Les solutions « transparentes » me laissent perplexe. Une IA, même entraînée pour fournir des justifications, peut décrire quelque chose qui n’a rien à voir avec la façon dont elle a vraiment procédé. Les « chaînes de pensée » ne sont pas une reproduction d’un raisonnement humain et les chercheurs alertent sur cette interprétation (cf. cet article).
Ne soyez pas trop prompt à déléguer votre raisonnement à l’IA

Les IAs génératives actuelles ne « pensent » pas et en les utilisant trop, vous pourriez moins penser.
Selon cet article d’IBM « aujourd’hui, plus d’un tiers des employés (38 %) reconnaissent qu’ils partagent des informations professionnelles sensibles avec des outils d’IA sans l’autorisation de leur employeur. » Le shadow AI a rejoint le Shadow cloud et tous les avatars du Shadow IT.
Utiliser l’IA en cachette, pour l’illusion de plus de capacités, n’est pas sans risque.

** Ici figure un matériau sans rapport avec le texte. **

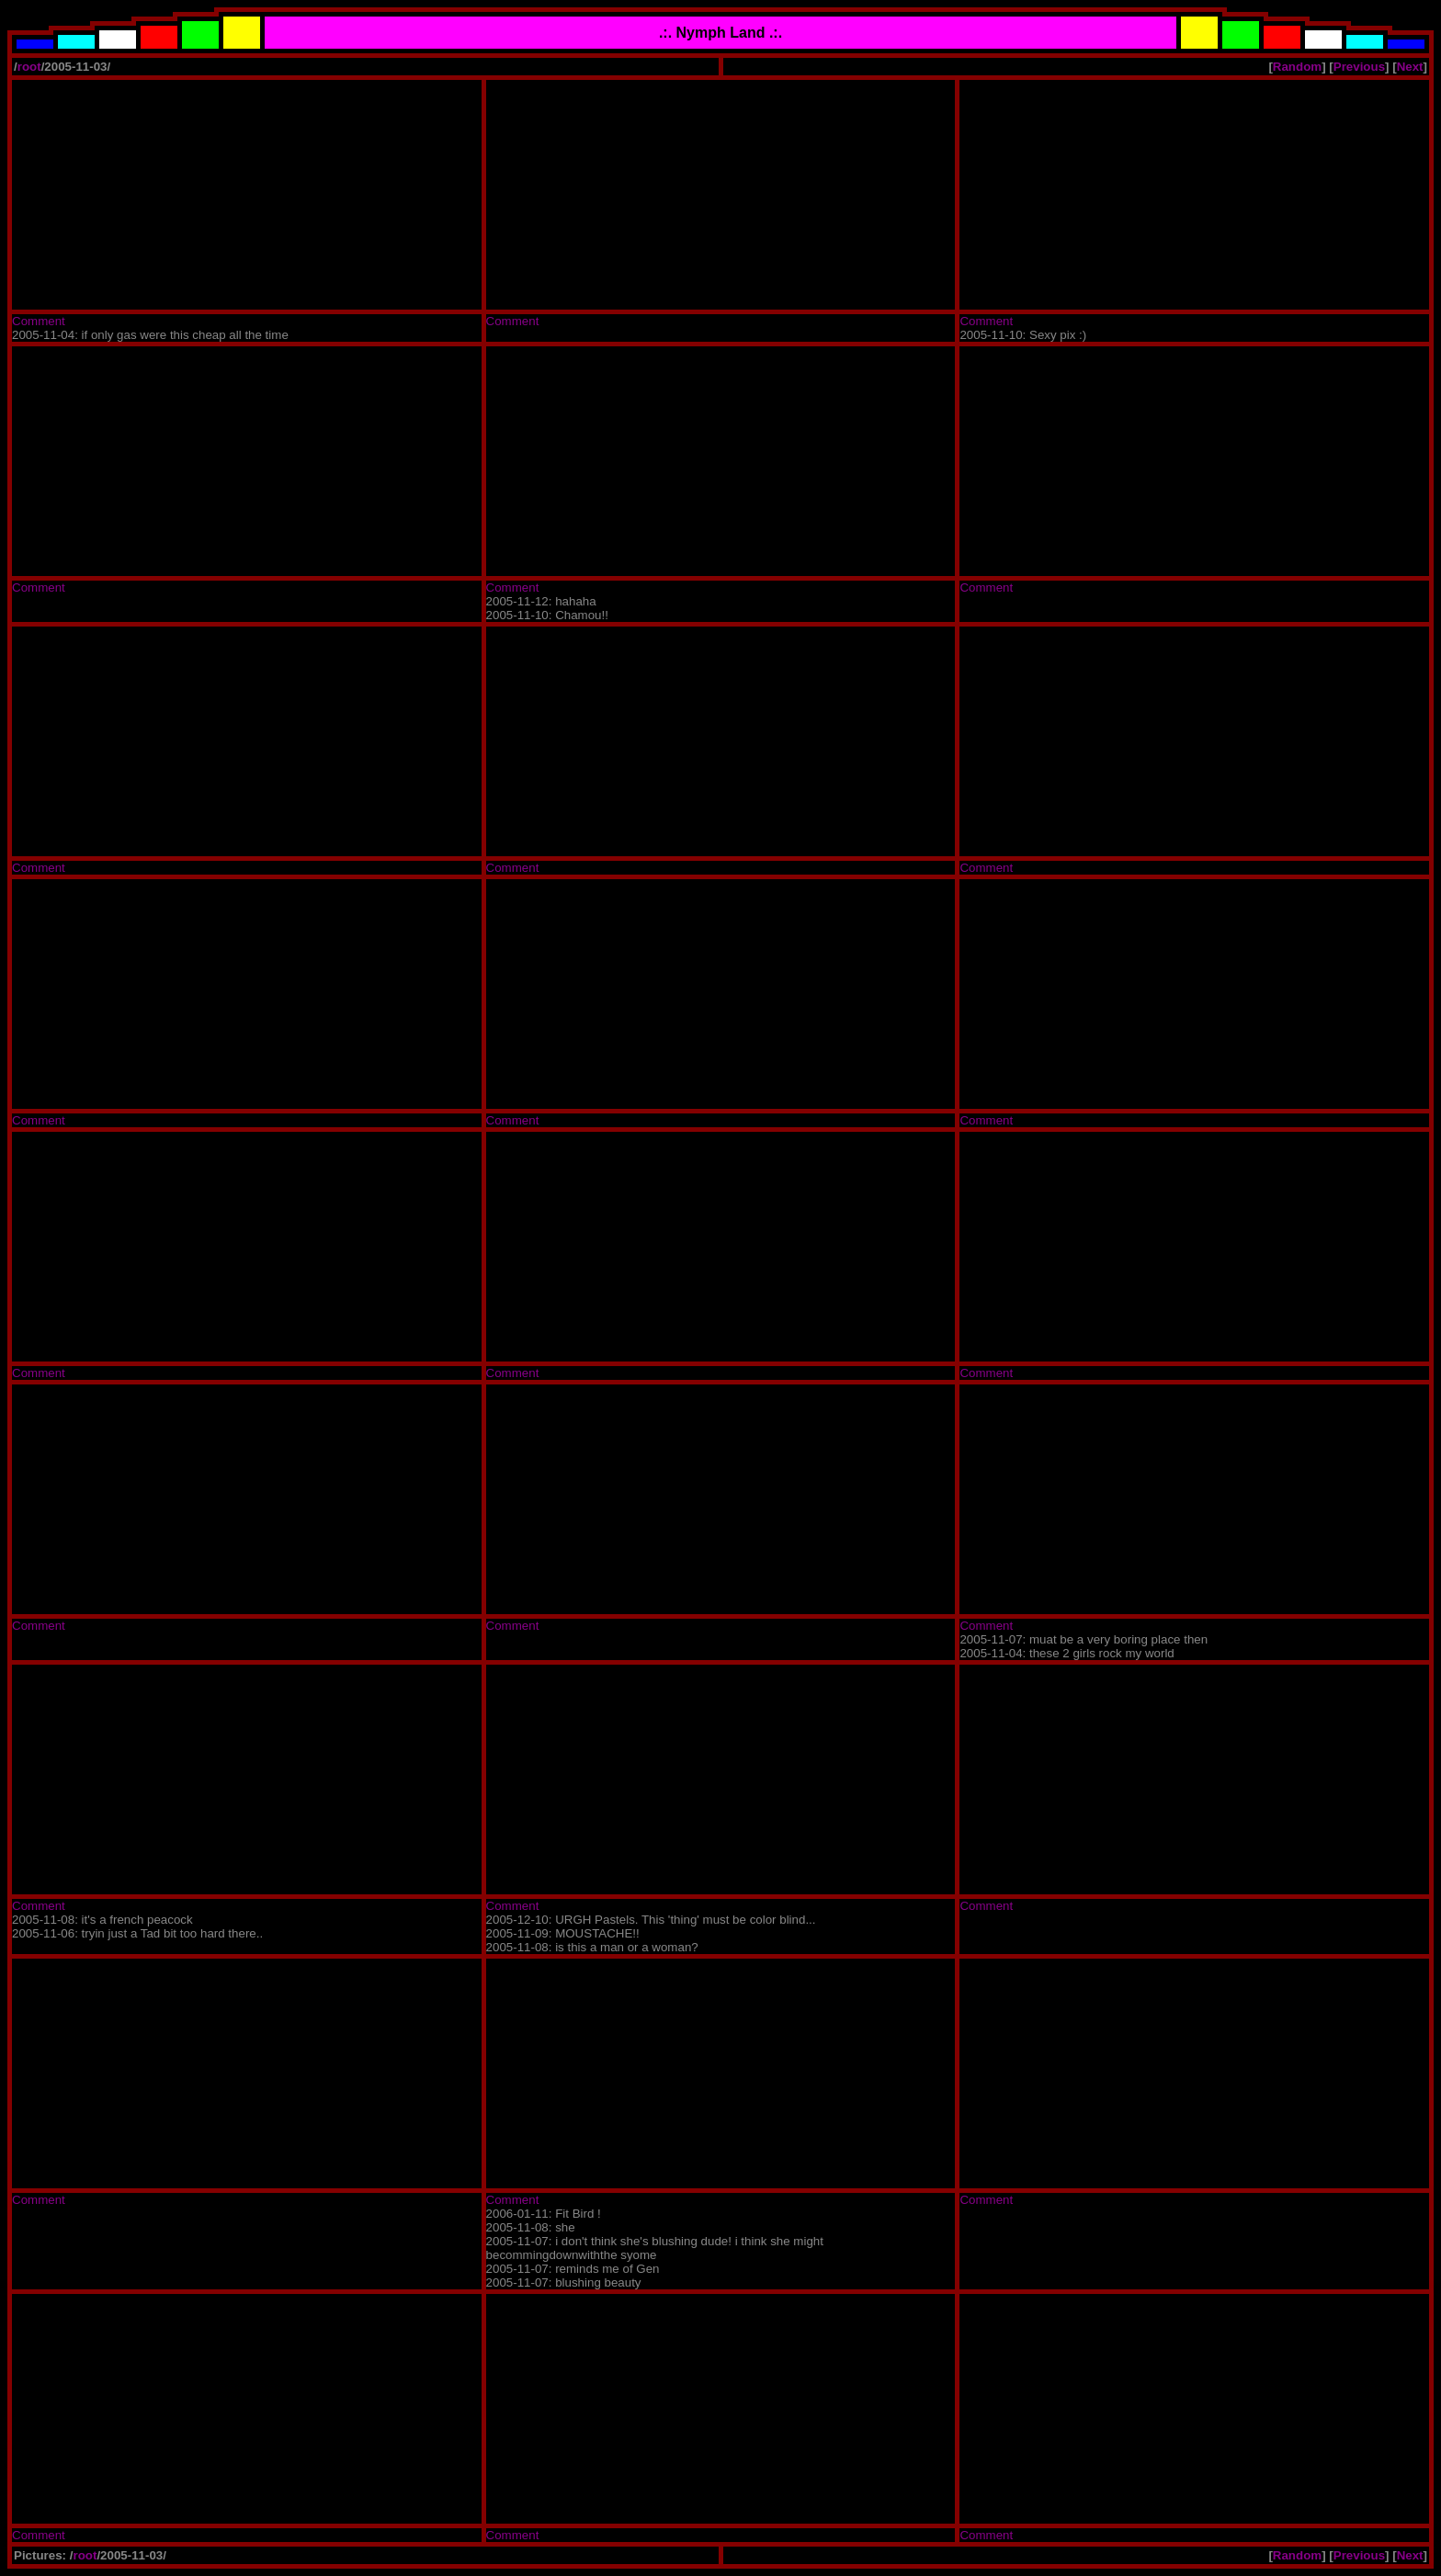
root (29, 66)
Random (1297, 66)
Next (1410, 66)
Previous (1359, 66)
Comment (38, 321)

On peut livrer beaucoup de contenus confidentiels ou d’informations sensibles : du code spécifique avec des données, des conversations slacks internes ou avec des clients, des mails, des CVs de candidats … Un récent rapport de RiverSafe constate qu’un cinquième des DSI an Angleterre font face à des fuites de données sensibles dues à l’usage de l’IA générative par les employés.
Notez bien, cet usage existe déjà au lycée, en licence ou en master. Du point de vue des professeurs, pas forcément pour de meilleurs résultats. Le problème, comme l’indiquent de multiples rapports, c’est que ça devient très vite contre-productif cognitivement. Cet article du 3 juillet de polytechnique insight « IA générative : le risque de l’atrophie cognitive » est une alerte claire sur les risques encourus.
Entraîner votre LLMs domestique à votre service ... pour le meilleur ou pour le pire
Quant à la recherche, le média japonais Nikei Asia a révélé début juillet avoir trouvé dans des preprint publiés sur la plateforme ArXiv, des prompts pour IA afin d’avoir de meilleures évaluations. Les preprint sont des manuscrits qui doivent passer par une revue formelle. Donc les prompts sont inutiles en principe, car les revues doivent être effectuées par relecture humaine.
Est-il plausible d’envisager des thèses écrites par des IAs et revues par des IAs ?. Sans doute aussi peu plausible que des CVs et des lettres de motivation de candidats écrits par des IAs, des postes décrits par des IAs et un processus de sélection totalement automatisé par des agents IAs … On peut toujours penser que le mal est moindre dans le second cas, mais on peut aussi cultiver un doute salutaire. En l’état actuel de la pollution du Web par des IAs , on peut effectivement croire que l’IA est en train de tuer le Web et aussi… une certaine forme saine d’esprit critique.
Je rejoins Ioan Roxin quand il répond à la question « Comment entraîner sa pensée critique face aux réponses de l’IA » (polytechnique insights, 3 juillet 2025). « En appliquant une règle systématique : toujours douter des réponses données par les générateurs de texte et engager sa volonté pour réfléchir attentivement à ce qu’on lit, entend ou croit. »
Les LLMs peuvent être de très bons « outils », si on en comprend les limites et les risques. Encore faut-il s’atteler à réduire ces derniers. Des installations en local, de l’IA neurosymbolique avec des knowledge graph et leurs ontologies pour palier les failles du raisonnement inductif par du raisonnement déductif, des outils tels qu’Ollama ou Langchain , nous fournissent des solutions. À condition de faire l’effort d’en analyser le fonctionnement et la pertinence.